Abstract

Computational complexity is a discipline of computer science and mathematics which classifies computational problems depending on their inherent difficulty, i.e. categorizes algorithms according to their performance, and relates these classes to each other. P problems are a class of computational problems that can be solved in polynomial time using a deterministic Turing machine while solutions to NP problems can be verified in polynomial time, but we still do not know whether they can be solved in polynomial time as well. A solution for the so-called NP-complete problems will also be a solution for any other such problems. Its artificial-intelligence analogue is the class of AI-complete problems, for which a complete mathematical formalization still does not exist. In this chapter we will focus on analysing computational classes to better understand possible formalizations of AI-complete problems, and to see whether a universal algorithm, such as a Turing test, could exist for all AI-complete problems.
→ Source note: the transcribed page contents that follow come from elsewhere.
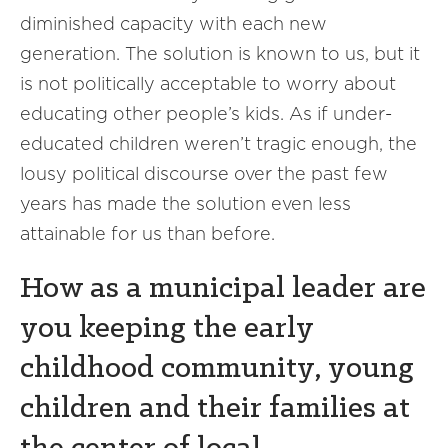
diminished capacity with each new
generation. The solution is known to us, but it
is not politically acceptable to worry about
educating other people’s kids. As if under-
educated children weren’t tragic enough, the
lousy political discourse over the past few
years has made the solution even less
attainable for us than before.
How as a municipal leader are
you keeping the early
childhood community, young
children and their families at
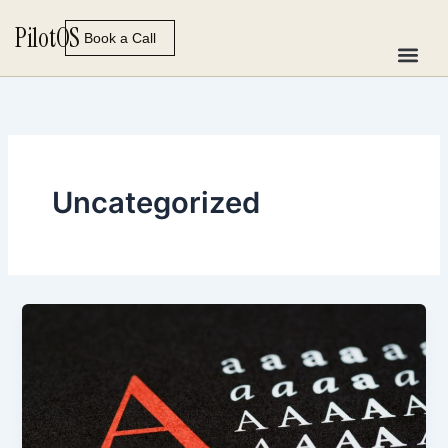
Skip
Pilot
OS
to
Book a Call
content
Uncategorized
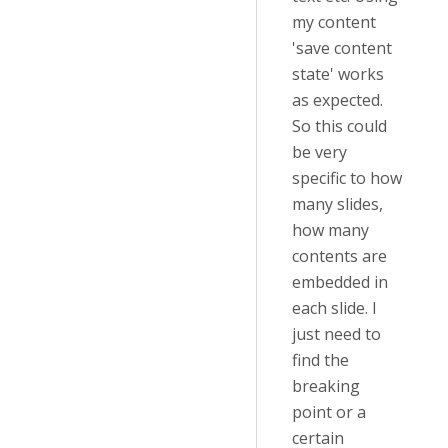
my content
'save content
state' works
as expected.
So this could
be very
specific to how
many slides,
how many
contents are
embedded in
each slide. I
just need to
find the
breaking
point or a
certain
In order to better observe how modern computer science tries to deal with computational complexity issues, we present several different deep-learning strategies involving optimization methods to see that the inability to exactly solve a problem from a higher order computational class does not mean there is not a satisfactory solution using state-of-the-art machine-learning techniques. Such methods are compared to philosophical issues and psychological research regarding human abilities of solving analogous NP-complete problems, to fortify the claim that we do not need to have an exact and correct way of solving AI-complete problems to nevertheless possibly achieve the notion of strong AI.